Tuesday, February 12, 2013

TUNISIA - Ruling Islamists Blamed

"Ruling Islamists, Under Attack, Reject Blame for Tunisia’s Woes" by KAREEM FAHIM, New York Times 2/11/2013

Excerpt

Facing public anger and internal divisions after the assassination of an opposition leader, Tunisia’s largest Islamist party, which leads a governing coalition, blamed the news media, secular elites and the remnants of the old government for its troubles.

As Tunisians fretted about the specter of political violence, the party, Ennahda, did not seem to look inward.  It strongly condemned the assassination, but did not see any blame for the anger in its own actions.  But others did.

Its implacable critics renewed their charge that the killing was the result of Ennahda’s conservative religious agenda.  Others, including supporters of the group, said the movement’s own missteps since coming to power contributed to the public outburst after the politician Chokri Belaid was gunned down last week.  The group had lost confidence, some said, by focusing on power rather than on governing.

As tens of thousands took to the streets last week and Tunisia’s divisions were laid bare, many waited to see how Ennahda would respond.  Would it reach out to find common ground with some of its critics, or would it retreat to its base of support?  The challenge resonates here and in Egypt, where the Muslim Brotherhood is facing even harsher questions about its rule.
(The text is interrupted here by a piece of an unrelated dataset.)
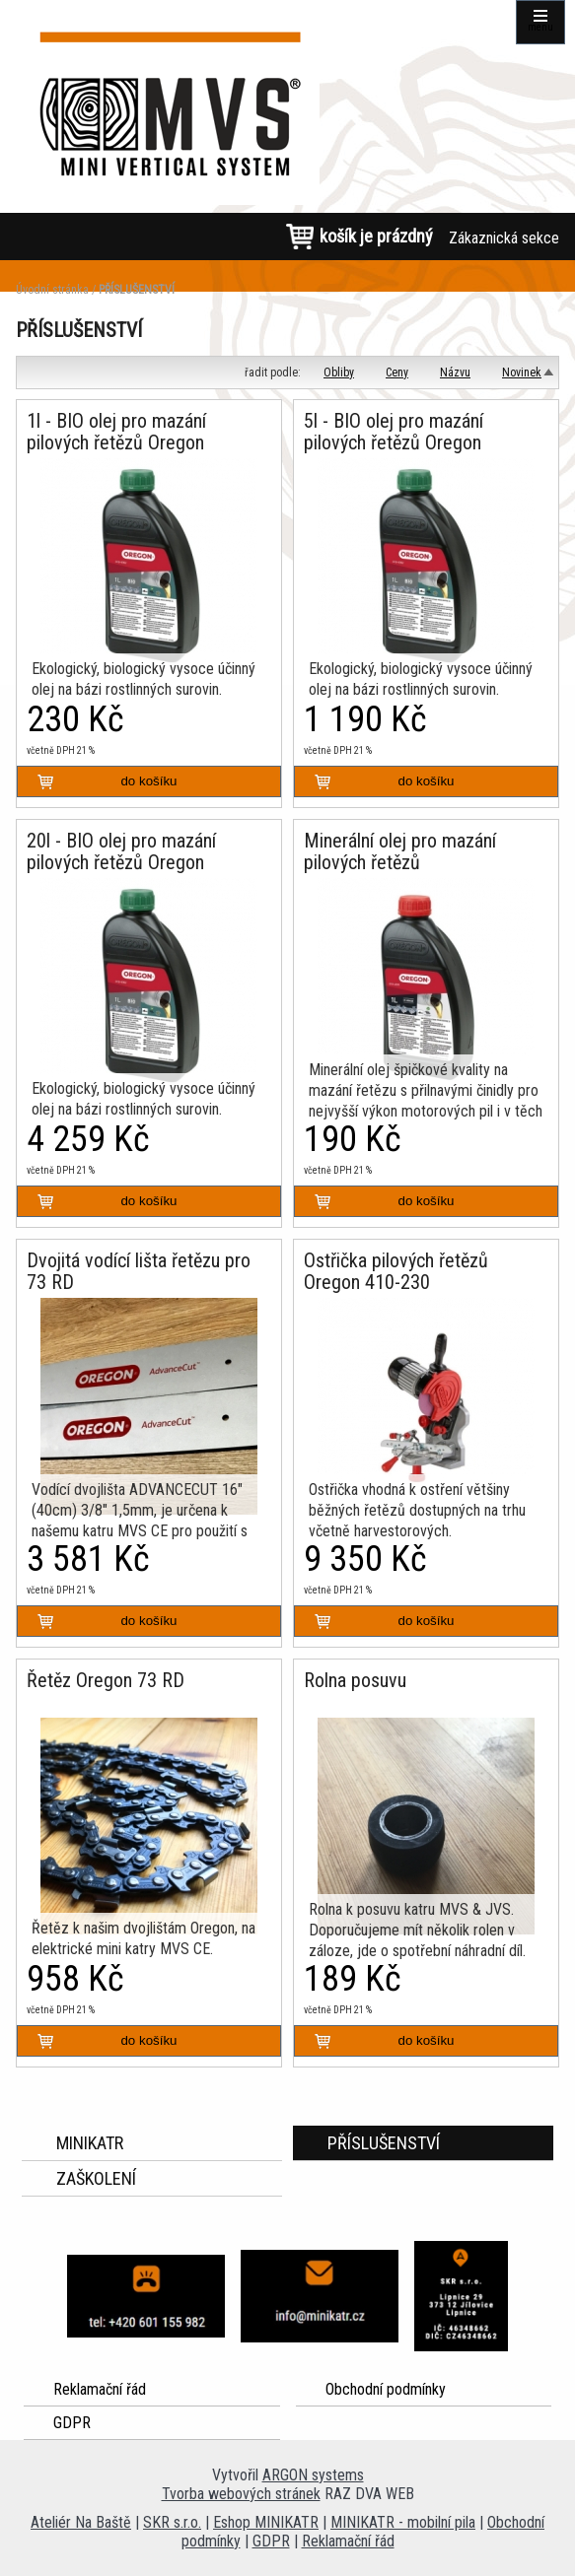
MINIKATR (89, 2143)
Ennahda’s leader, Rachid al-Ghannouchi, dismissed the criticism, saying that the movement remained popular and that a majority of Tunisians were not afraid of his group.  “Just a tiny part of the aristocracy,” he said.

Nevertheless, the anger amounted to a humbling setback for Ennahda, which had been in the vanguard of Islamists seeking political power after the Arab uprisings two years ago and had held up its record of building political consensus as a model.  After decades of being jailed, or forced underground or into exile by authoritarian leaders, the Islamist groups’ rise to power in Egypt and Tunisia has been swift.  So has the reckoning on their rule.

“They thought that governing would be easy,” said Abou Yaareb Marzouki, a philosophy professor who is close to Ennahda.  “And they imagined that through governance, they will reject forced modernism,” he said, referring to what he called a policy of westernization under colonial rulers and authoritarian governments.  But Ennahda and the Brotherhood had swung too far in the opposite direction, he suggested, imposing “forced easternization.”

Since the uprising against President Zine el-Abidine Ben Ali two years ago, Ennahda has insisted that whatever the results of elections, it would rule with others and had no intention of imposing a conservative religious agenda.  After winning a plurality in Tunisia’s first elections, the party formed a coalition with the center left.

Facing challenges that would test any government, the coalition became noted for its incompetence, failing to dent the economic crisis or reform institutions.

Ennahda was accused of coddling ultraconservatives, known as Salafis, some of whom have been tied to a string of violent episodes.

The blame intensified after the killing of Mr. Belaid, who had received death threats for his criticisms of Islamists.  At his funeral on Friday, tens of thousands of mourners directed their anger at Ennahda and Mr. Ghannouchi, blaming them for fostering extremism and taunting the leader with an incendiary chant: “Slaughterer.”